▶ [Work task]: Drop the pictures and repeat the remaining data exactly.

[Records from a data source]
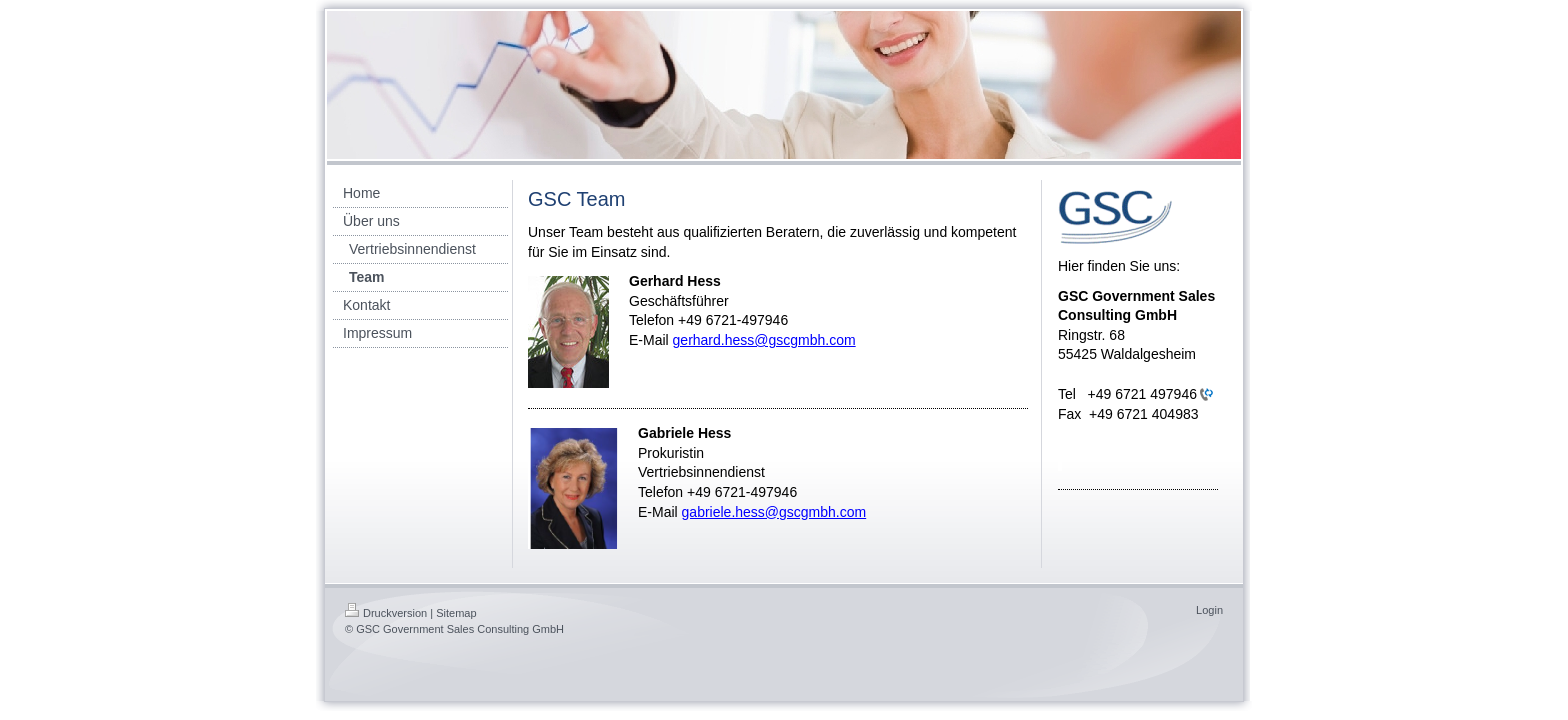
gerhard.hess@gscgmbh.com (764, 340)
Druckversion (386, 613)
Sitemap (456, 613)
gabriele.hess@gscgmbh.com (774, 512)
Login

▶ [Answer for the task]:
gerhard.hess@gscgmbh.com (764, 340)
Druckversion (386, 613)
Sitemap (456, 613)
gabriele.hess@gscgmbh.com (774, 512)
Login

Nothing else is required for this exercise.